> **Information provided**
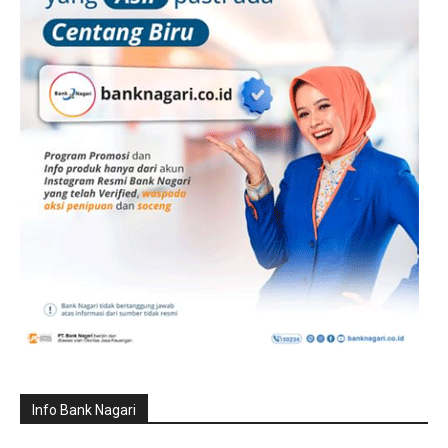
Info Bank Nagari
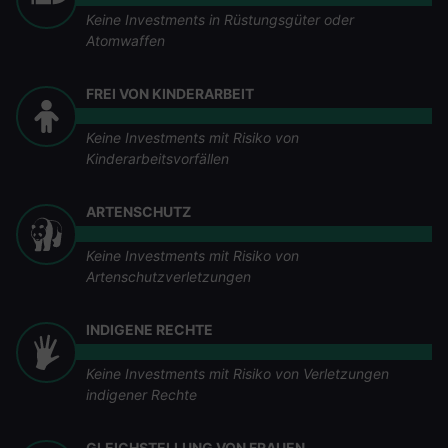
Keine Investments in Rüstungsgüter oder
Atomwaffen
FREI VON KINDERARBEIT
Keine Investments mit Risiko von
Kinderarbeitsvorfällen
ARTENSCHUTZ
Keine Investments mit Risiko von
Artenschutzverletzungen
INDIGENE RECHTE
Keine Investments mit Risiko von Verletzungen
indigener Rechte
GLEICHSTELLUNG VON FRAUEN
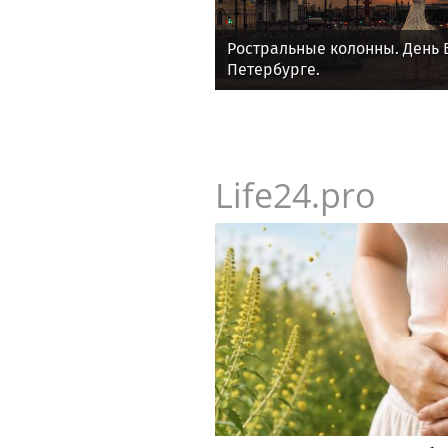
Ростральные колонны. День 
Петербурге.
Life24.pro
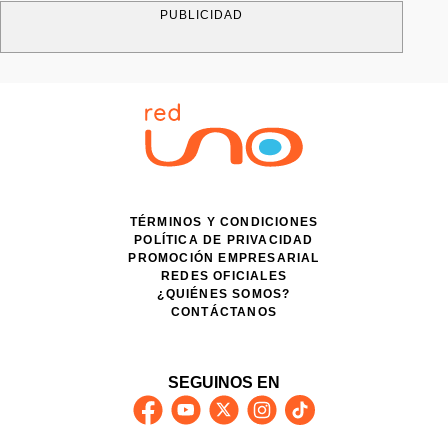
PUBLICIDAD
TÉRMINOS Y CONDICIONES
POLÍTICA DE PRIVACIDAD
PROMOCIÓN EMPRESARIAL
REDES OFICIALES
¿QUIÉNES SOMOS?
CONTÁCTANOS
SEGUINOS EN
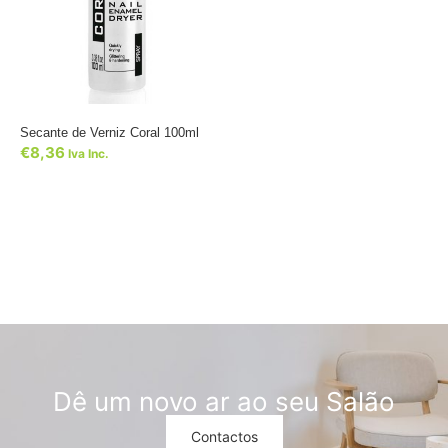
Secante de Verniz Coral 100ml
€
8,36
Iva Inc.
Dê um novo ar ao seu Salão
Contactos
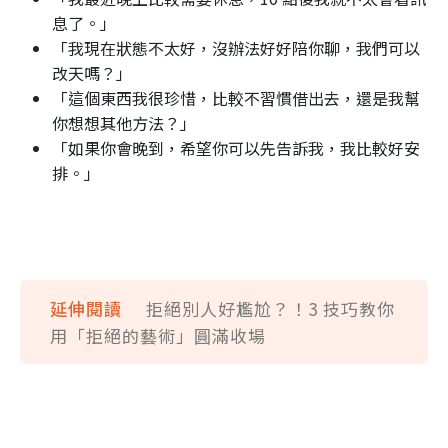
息了。」
「我現在狀態不太好，沒辦法好好陪你聊，我們可以
改天嗎？」
「這個東西我很珍惜，比較不習慣借出去，還是我幫
你想想其他方法？」
「如果你會晚到，希望你可以先告訴我，我比較好安
排。」
延伸閱讀
拒絕別人好尷尬？！3 技巧教你
用「拒絕的藝術」圓滿收場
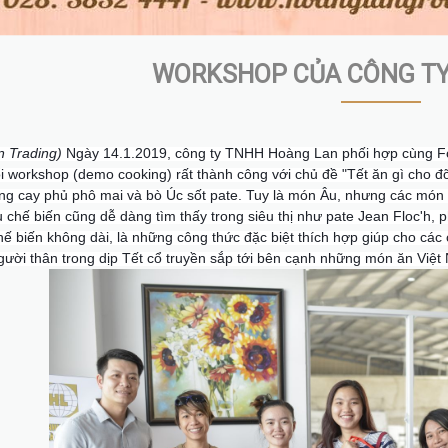
WORKSHOP CỦA CÔNG TY
 Trading)
Ngày 14.1.2019, công ty TNHH Hoàng Lan phối hợp cùng Fo
i workshop (demo cooking) rất thành công với chủ đề "Tết ăn gì cho đ
ng cay phủ phô mai và bò Úc sốt pate. Tuy là món Âu, nhưng các món ă
 chế biến cũng dễ dàng tìm thấy trong siêu thị như pate Jean Floc'h, ph
hế biến không dài, là những công thức đặc biệt thích hợp giúp cho các 
người thân trong dịp Tết cổ truyền sắp tới bên cạnh những món ăn Việt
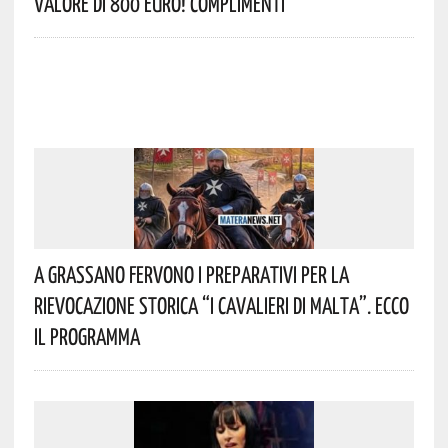
Valore Di 800 Euro! Complimenti
A Grassano Fervono I Preparativi Per La
Rievocazione Storica “I CAVALIERI DI MALTA”. Ecco
Il Programma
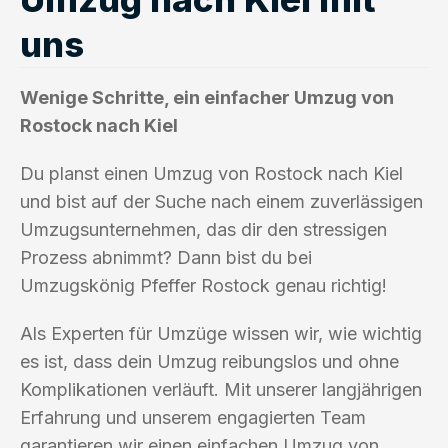
uns
Wenige Schritte, ein einfacher Umzug von
Rostock nach Kiel
Du planst einen Umzug von Rostock nach Kiel
und bist auf der Suche nach einem zuverlässigen
Umzugsunternehmen, das dir den stressigen
Prozess abnimmt? Dann bist du bei
Umzugskönig Pfeffer Rostock genau richtig!
Als Experten für Umzüge wissen wir, wie wichtig
es ist, dass dein Umzug reibungslos und ohne
Komplikationen verläuft. Mit unserer langjährigen
Erfahrung und unserem engagierten Team
garantieren wir einen einfachen Umzug von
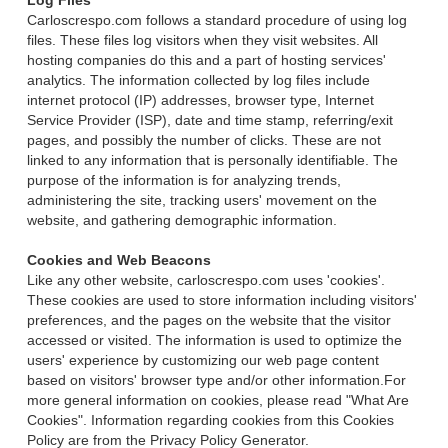
Log Files
Carloscrespo.com follows a standard procedure of using log
files. These files log visitors when they visit websites. All
hosting companies do this and a part of hosting services'
analytics. The information collected by log files include
internet protocol (IP) addresses, browser type, Internet
Service Provider (ISP), date and time stamp, referring/exit
pages, and possibly the number of clicks. These are not
linked to any information that is personally identifiable. The
purpose of the information is for analyzing trends,
administering the site, tracking users' movement on the
website, and gathering demographic information.
Cookies and Web Beacons
Like any other website, carloscrespo.com uses 'cookies'.
These cookies are used to store information including visitors'
preferences, and the pages on the website that the visitor
accessed or visited. The information is used to optimize the
users' experience by customizing our web page content
based on visitors' browser type and/or other information.For
more general information on cookies, please read "What Are
Cookies". Information regarding cookies from this Cookies
Policy are from the Privacy Policy Generator.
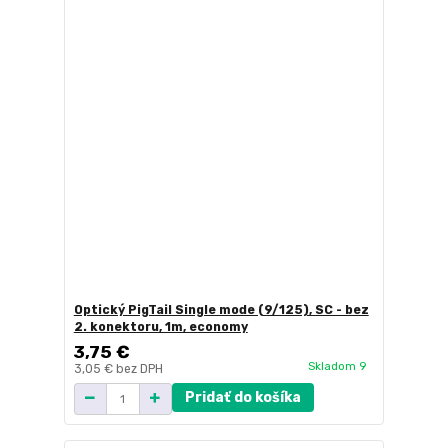
Optický PigTail Single mode (9/125), SC - bez
2. konektoru, 1m, economy
3,75 €
Skladom 9
3,05 €
bez DPH
Pridať do košíka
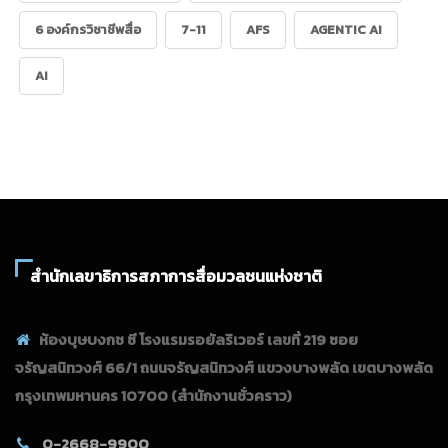
6 องค์กรวิชาชีพสื่อ
7-11
AFS
AGENTIC AI
AI
สำนักเลขาธิการสภาการสื่อมวลชนแห่งชาติ
ห้องบุษบงกช ซี โรงแรมรอยัลริเวอร์ เลขที่ 219 ซอย
จรัญสนิทวงศ์ 66/1 ถนนจรัญสนิทวงศ์ แขวงบางพลัด เขตบางพลัด
กรุงเทพมหานคร 10700
(สำนักงานชั่วคราว)
0-2668-9900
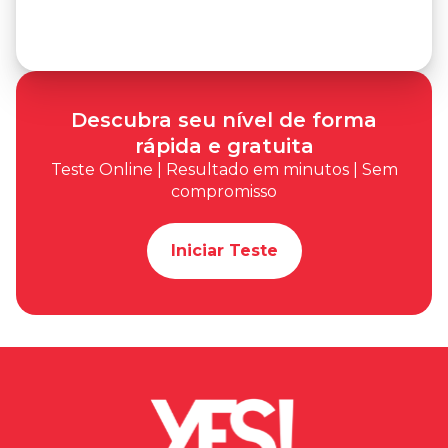
Descubra seu nível de forma
rápida e gratuita
Teste Online | Resultado em minutos | Sem
compromisso
Iniciar Teste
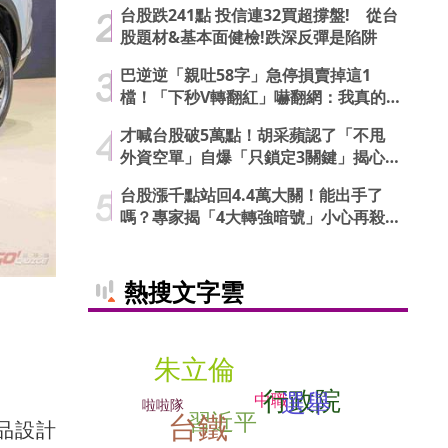
台股跌241點 投信連32買超撐盤! 從台
股題材&基本面健檢!跌深反彈是陷阱
巴逆逆「親吐58字」急停損賣掉這1
檔！「下秒V轉翻紅」嚇翻網：我真的
信了
才喊台股破5萬點！胡采蘋認了「不甩
外資空單」自爆「只鎖定3關鍵」揭心
法
台股漲千點站回4.4萬大關！能出手了
嗎？專家揭「4大轉強暗號」小心再殺
低
熱搜文字雲
朱立倫
行政院
選舉
中職
啦啦隊
習近平
台鐵
產品設計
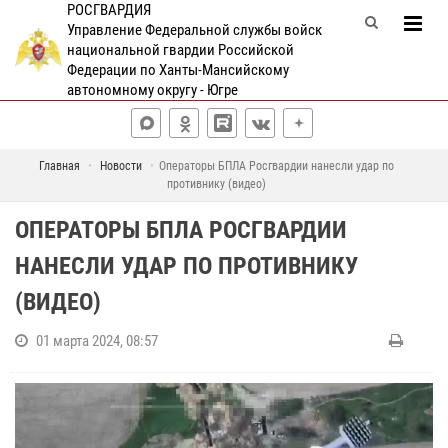
РОСГВАРДИЯ
Управление Федеральной службы войск
национальной гвардии Российской
Федерации по Ханты-Мансийскому
автономному округу - Югре
Главная
Новости
Операторы БПЛА Росгвардии нанесли удар по
противнику (видео)
ОПЕРАТОРЫ БПЛА РОСГВАРДИИ
НАНЕСЛИ УДАР ПО ПРОТИВНИКУ
(ВИДЕО)
01 марта 2024, 08:57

> **Task statement**
If a line in the entries contains the word "Rostock", copy that line out.

> **Exercise response**
Rostock nach Kiel
Du planst einen Umzug von Rostock nach Kiel
Umzugskönig Pfeffer Rostock genau richtig!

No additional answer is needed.